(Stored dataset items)

++++

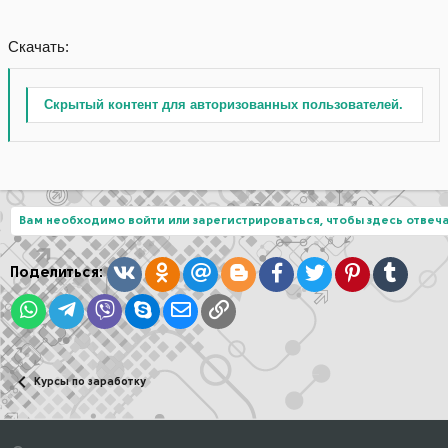
Скачать:
Скрытый контент для авторизованных пользователей.
Вам необходимо войти или зарегистрироваться, чтобы здесь отвеча
Вконтакте
Одноклассники
Mail.ru
Blogger
Facebook
Twitter
Pinterest
Tumblr
Поделиться:
WhatsApp
Telegram
Viber
Skype
Электронная почта
Ссылка
Курсы по заработку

++++

(Work to complete):
Above are records with pictures; repeat them exactly, but without the pictures.

(Output of the exercise):
Скачать:
Скрытый контент для авторизованных пользователей.
Вам необходимо войти или зарегистрироваться, чтобы здесь отвеча
Вконтакте
Одноклассники
Mail.ru
Blogger
Facebook
Twitter
Pinterest
Tumblr
Поделиться:
WhatsApp
Telegram
Viber
Skype
Электронная почта
Ссылка
Курсы по заработку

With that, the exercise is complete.